As reported in the article on the 13th annual meeting of the European Flood Awareness System partners, SEPA and the forecasting service are part of this international forecasting initiative, and receive notifications when flooding is expected. As part of our input to the meeting we submitted a poster, jointly with the Flood Forecasting Centre. This entry provides a little more detail on the Scottish events covered in the poster.
It was a quiet year, with most of the activity being taken up with low level river and surface water events, or coastal event outwith the scope of EFAS. As can be seen below, only one EFAS notification was received during the year, for the north east of Scotland on 6 June 2017. What is interesting is that on the same day there was surface water flooding in parts of the Central Belt, including Edinburgh, which was not picked up by EFAS. This illustrates some strengths and weaknesses of the system, which is more geared toward large rivers – even our larger watercourses mostly fall more within the remit of the Flash Flood notification remit – than surface water flooding. Additionally the event in the south of Scotland during January 2018 was missed by EFAS, though it was forecast to some extent by SEPA’s own models – the run-off was caused at least in part by snow melt, which all models can struggle with.
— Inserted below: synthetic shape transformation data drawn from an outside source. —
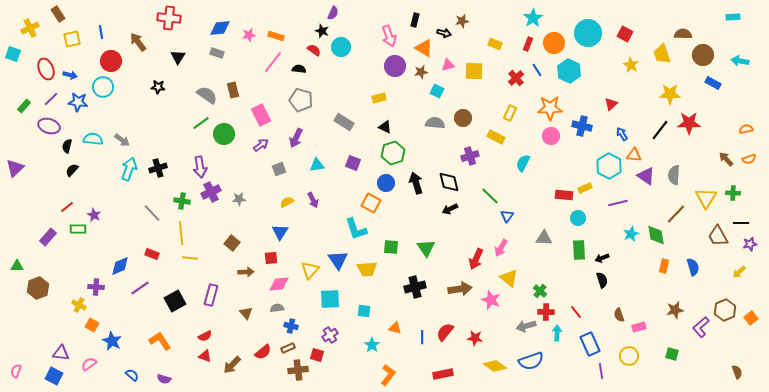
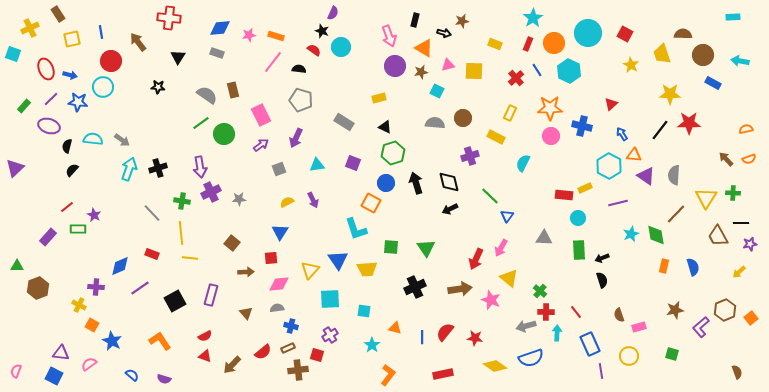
black cross at (415, 287): rotated 10 degrees counterclockwise
blue semicircle at (531, 361): moved 3 px up
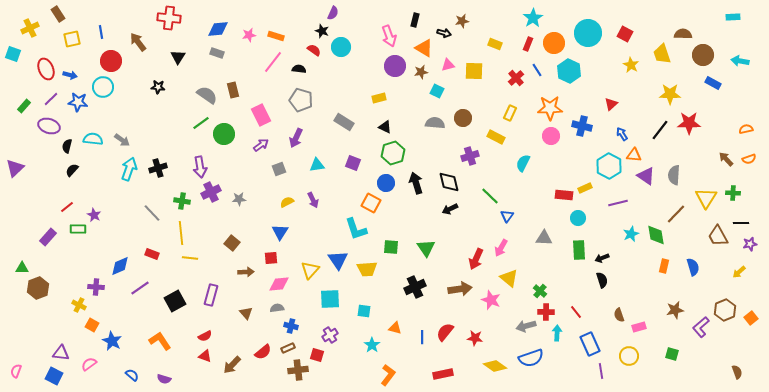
blue diamond at (220, 28): moved 2 px left, 1 px down
green triangle at (17, 266): moved 5 px right, 2 px down
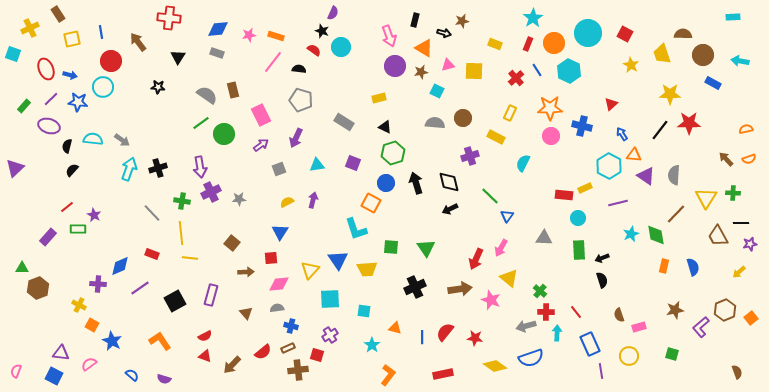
purple arrow at (313, 200): rotated 140 degrees counterclockwise
purple cross at (96, 287): moved 2 px right, 3 px up
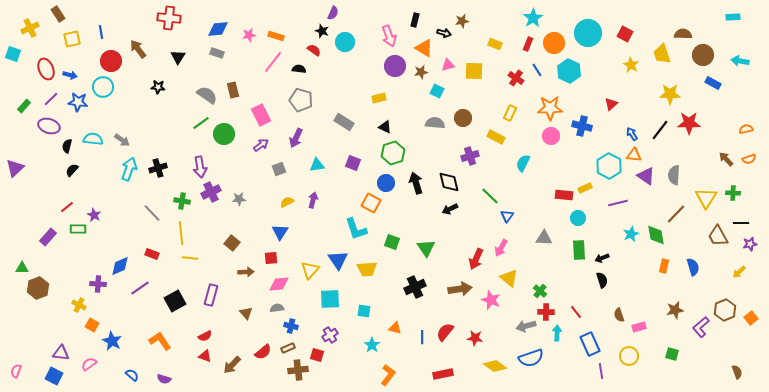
brown arrow at (138, 42): moved 7 px down
cyan circle at (341, 47): moved 4 px right, 5 px up
red cross at (516, 78): rotated 14 degrees counterclockwise
blue arrow at (622, 134): moved 10 px right
green square at (391, 247): moved 1 px right, 5 px up; rotated 14 degrees clockwise
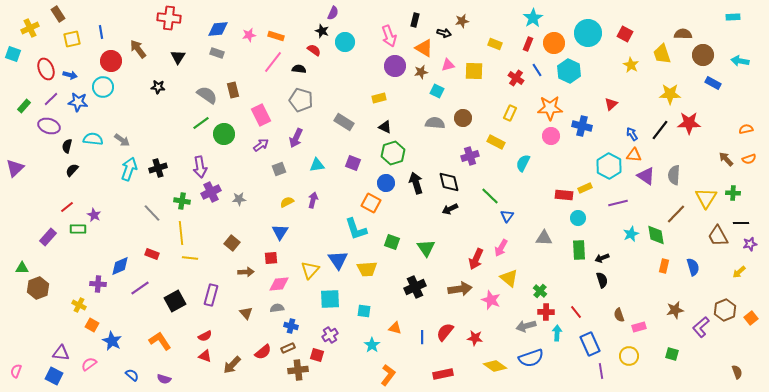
yellow rectangle at (496, 137): moved 5 px down
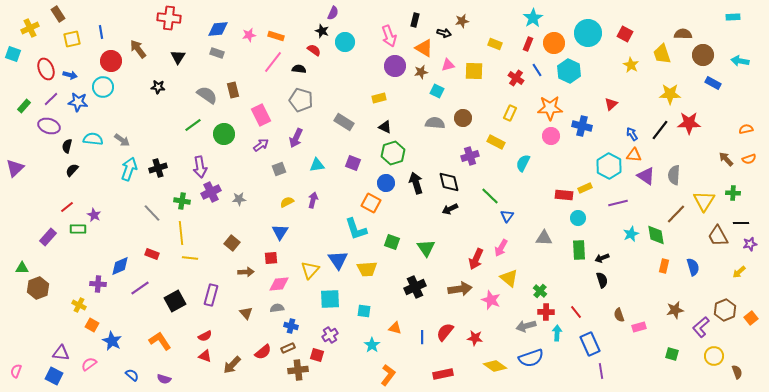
green line at (201, 123): moved 8 px left, 2 px down
yellow triangle at (706, 198): moved 2 px left, 3 px down
yellow circle at (629, 356): moved 85 px right
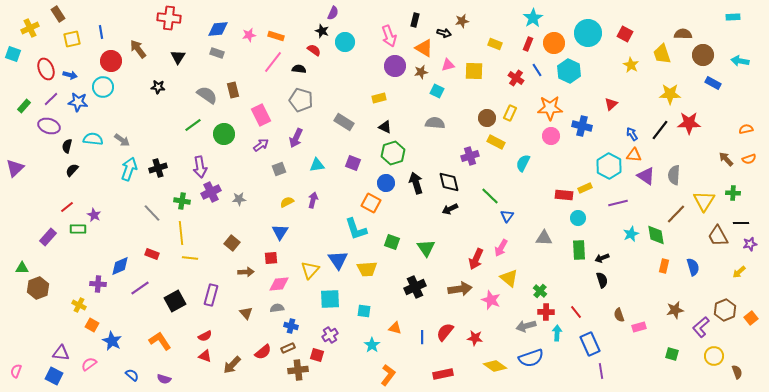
brown circle at (463, 118): moved 24 px right
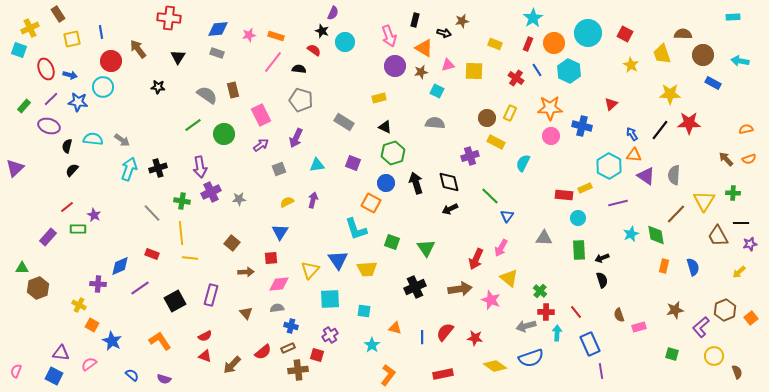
cyan square at (13, 54): moved 6 px right, 4 px up
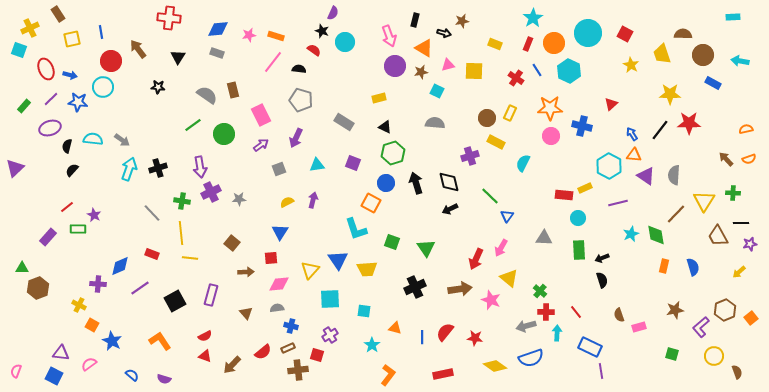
purple ellipse at (49, 126): moved 1 px right, 2 px down; rotated 35 degrees counterclockwise
blue rectangle at (590, 344): moved 3 px down; rotated 40 degrees counterclockwise
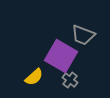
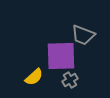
purple square: rotated 32 degrees counterclockwise
gray cross: rotated 21 degrees clockwise
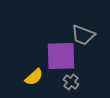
gray cross: moved 1 px right, 2 px down; rotated 21 degrees counterclockwise
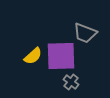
gray trapezoid: moved 2 px right, 2 px up
yellow semicircle: moved 1 px left, 21 px up
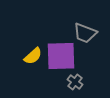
gray cross: moved 4 px right
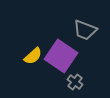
gray trapezoid: moved 3 px up
purple square: rotated 36 degrees clockwise
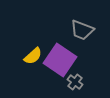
gray trapezoid: moved 3 px left
purple square: moved 1 px left, 4 px down
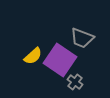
gray trapezoid: moved 8 px down
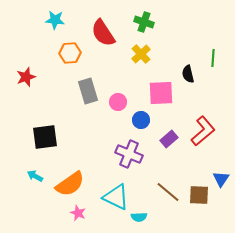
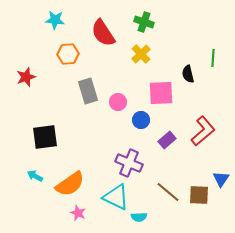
orange hexagon: moved 2 px left, 1 px down
purple rectangle: moved 2 px left, 1 px down
purple cross: moved 9 px down
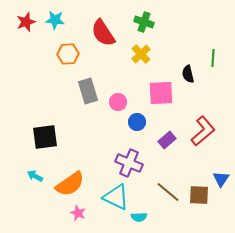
red star: moved 55 px up
blue circle: moved 4 px left, 2 px down
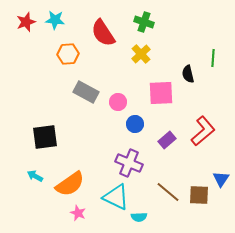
gray rectangle: moved 2 px left, 1 px down; rotated 45 degrees counterclockwise
blue circle: moved 2 px left, 2 px down
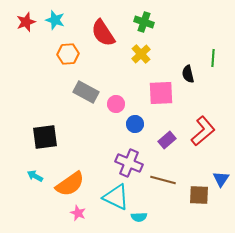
cyan star: rotated 12 degrees clockwise
pink circle: moved 2 px left, 2 px down
brown line: moved 5 px left, 12 px up; rotated 25 degrees counterclockwise
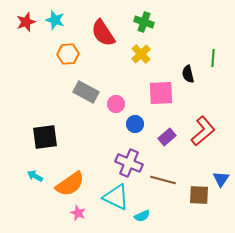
purple rectangle: moved 3 px up
cyan semicircle: moved 3 px right, 1 px up; rotated 21 degrees counterclockwise
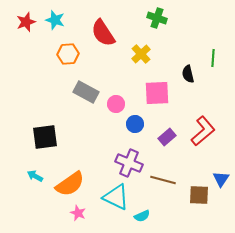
green cross: moved 13 px right, 4 px up
pink square: moved 4 px left
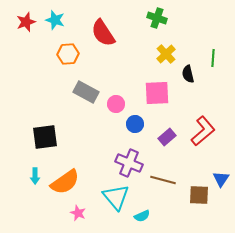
yellow cross: moved 25 px right
cyan arrow: rotated 119 degrees counterclockwise
orange semicircle: moved 5 px left, 2 px up
cyan triangle: rotated 24 degrees clockwise
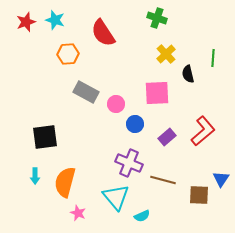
orange semicircle: rotated 140 degrees clockwise
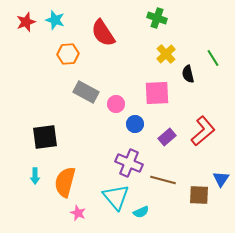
green line: rotated 36 degrees counterclockwise
cyan semicircle: moved 1 px left, 4 px up
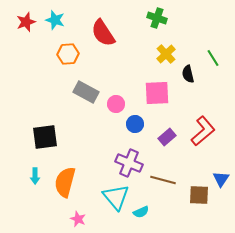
pink star: moved 6 px down
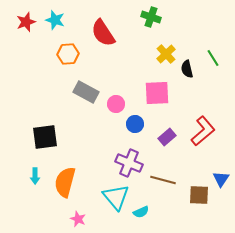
green cross: moved 6 px left, 1 px up
black semicircle: moved 1 px left, 5 px up
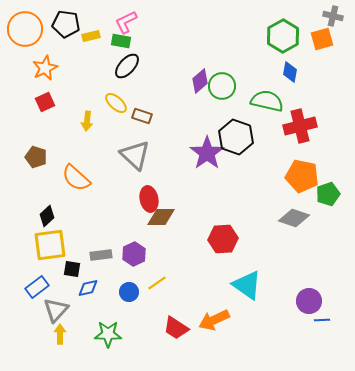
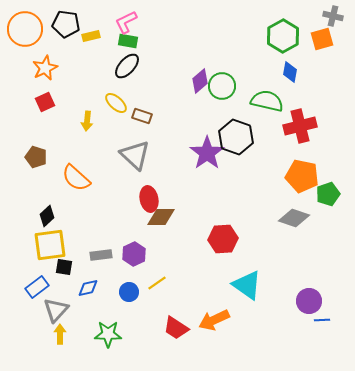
green rectangle at (121, 41): moved 7 px right
black square at (72, 269): moved 8 px left, 2 px up
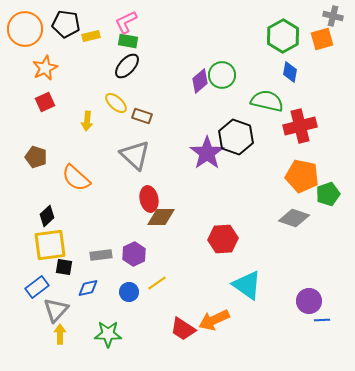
green circle at (222, 86): moved 11 px up
red trapezoid at (176, 328): moved 7 px right, 1 px down
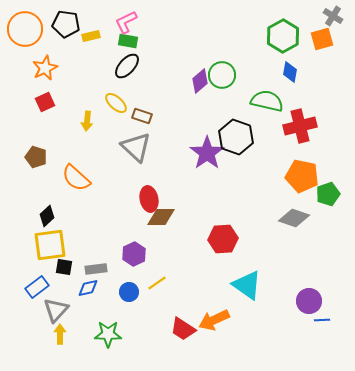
gray cross at (333, 16): rotated 18 degrees clockwise
gray triangle at (135, 155): moved 1 px right, 8 px up
gray rectangle at (101, 255): moved 5 px left, 14 px down
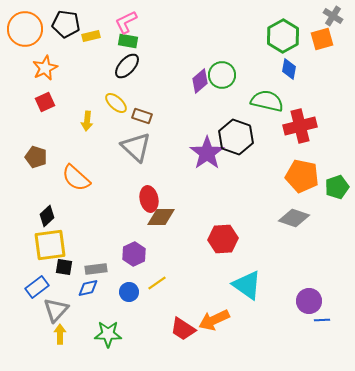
blue diamond at (290, 72): moved 1 px left, 3 px up
green pentagon at (328, 194): moved 9 px right, 7 px up
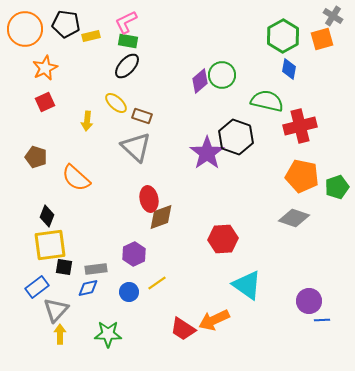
black diamond at (47, 216): rotated 25 degrees counterclockwise
brown diamond at (161, 217): rotated 20 degrees counterclockwise
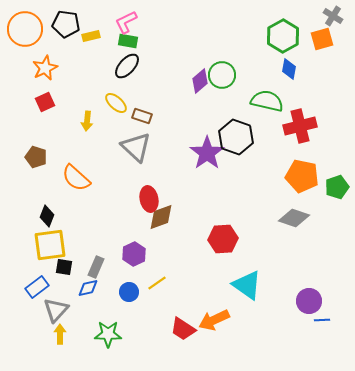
gray rectangle at (96, 269): moved 2 px up; rotated 60 degrees counterclockwise
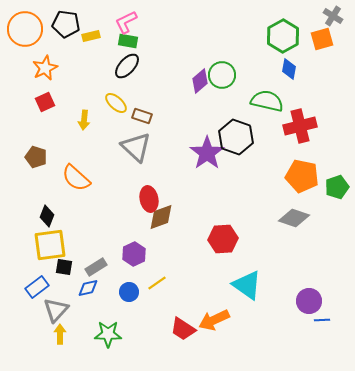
yellow arrow at (87, 121): moved 3 px left, 1 px up
gray rectangle at (96, 267): rotated 35 degrees clockwise
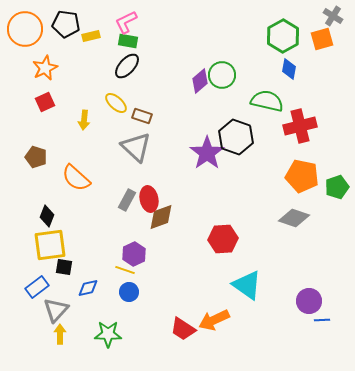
gray rectangle at (96, 267): moved 31 px right, 67 px up; rotated 30 degrees counterclockwise
yellow line at (157, 283): moved 32 px left, 13 px up; rotated 54 degrees clockwise
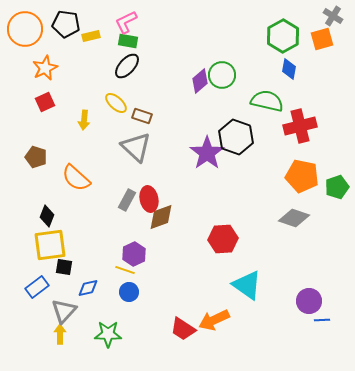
gray triangle at (56, 310): moved 8 px right, 1 px down
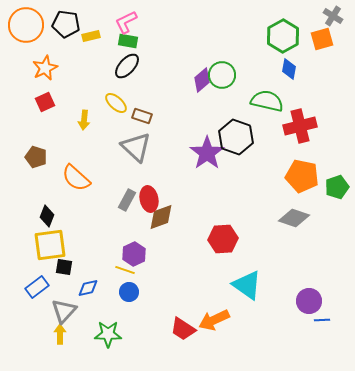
orange circle at (25, 29): moved 1 px right, 4 px up
purple diamond at (200, 81): moved 2 px right, 1 px up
There were no EFAS false alarms for Scotland during this period.

Reported and missed events for 2017-18. Map graphics show EFAS Flash Flood forecast (top) and Grid-to-Grid forecast (bottom). Photos (L-R) Moray, Moray, Edinburgh on June 7
The lesson identified is that for the types of events that we see in Scotland, EFAS can be useful to help add confidence to our own forecasts, given that the source models (ECMWF weather and LISFLOOD for rivers) are independent of our own. But not everything is captured, particularly surface water events, so we should be wary of relying on it in isolation.